For as low as $54 per year, service members can get $100,000 coverage for their spouse if they are under 35. (More for older spouses). For more information, visit the Department of Veterans Affairs website.
State Tax Breaks
Service members can maintain their legal residence in one state, even if they’re stationed elsewhere under the law. If your legal residence, also known as domicile, is in a state without income tax, then you are protected from paying taxes if you move to another country while you are on active duty.
If a spouse has the same domicile and a service member, they can maintain their legal residency even if they move to another state.
Protective Legal Measures
Servicemembers Civil Relief Act offers special legal benefits to service members. This includes a 6% interest rate cap on loans taken before you were called into active duty. This is particularly helpful for Reserve members who are called to active service and must take a pay cut if they do.

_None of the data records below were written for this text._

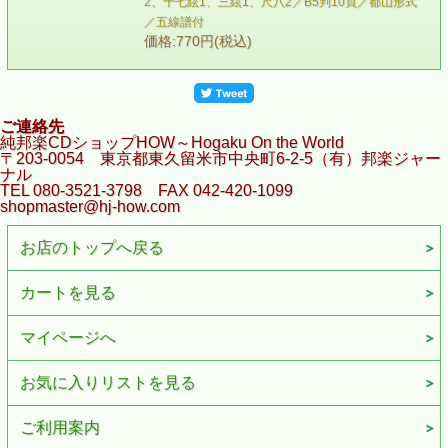
2、十七絃1、三絃1、尺八2／B5判10頁／都山形式
／五線譜付
価格:770円(税込)
ご連絡先
純邦楽CDショップHOW～Hogaku On the World
〒203-0054 東京都東久留米市中央町6-2-5（有）邦楽ジャー
ナル
TEL 080-3521-3798 FAX 042-420-1099
shopmaster@hj-how.com
お店のトップへ戻る
カートを見る
マイページへ
お気に入りリストを見る
ご利用案内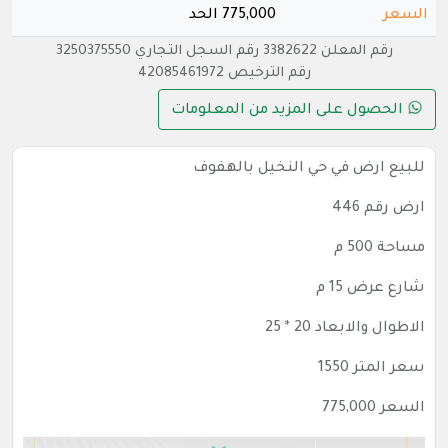
السعر
775,000 الحد
رقم المعلن 3382622 رقم السجل التجاري 3250375550
رقم الترخيص 42085461972
الحصول على المزيد من المعلومات
للبيع ارض في حي النخيل بالهفوف
ارض رقم 446
مساحة 500 م
شارع عرض 15 م
الاطوال والابعاد 20 * 25
سعر المتر 1550
السعر 775,000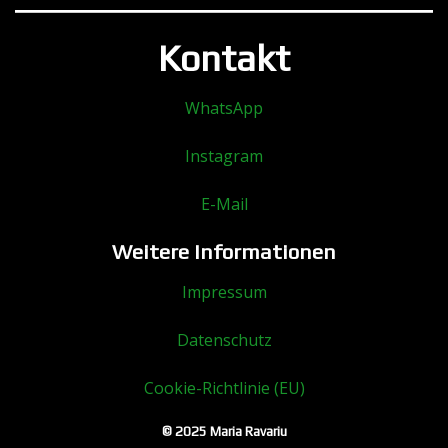
Kontakt
WhatsApp
Instagram
E-Mail
Weitere Informationen
Impressum
Datenschutz
Cookie-Richtlinie (EU)
© 2025 Maria Ravariu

This benefit is available to those who are unable to pay due to military service. You must apply to the lender to receive it. If you are required to move to a new place or have received orders to permanently change your station, you can terminate an apartment lease. These requests can be made to the Armed Forces Legal Assistance Office.
No-Money Down Mortgages
VA Loans are available to military personnel. These loans allow you to buy a house without any money down and no private mortgage insurance. For more information, visit the Department of Veterans Affairs website. If you don’t put any money down, your home could be upside-down if the market drops and you need to move.
Fannie Mae offers advice on underwater homes at the KnowYourOptions.com Military page and the government’s Making Home Affordable page.

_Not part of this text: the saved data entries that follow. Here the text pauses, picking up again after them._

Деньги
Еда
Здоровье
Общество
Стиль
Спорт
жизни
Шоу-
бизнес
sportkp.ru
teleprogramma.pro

How to fund a Memorial Scholarship in Honor of a Veteran
A major perk for military personnel is the tax-free housing allowance. This monthly subsidy covers all or part your monthly rent and mortgage payments, as long as you are in the military.
You can check your Leave and Earnings Statement (your Military Pay Stub) to see the value of your Basic Allowance Housing. Or, you can search it by zip code and rank at the Department of Defense’s BAH Calculator.
Every branch of the military has an immediate-relief fund which offers small, interest-free loans in case of emergency. For more information, contact the base community-service office or visit Coast Guard Mutual Assistance, Navy-Marine Corps Relief Society and Air Force Aid Society.
Base credit unions also offer short-term loans with reasonable interest rates. Many offer short-term loans for military personnel with no credit checks.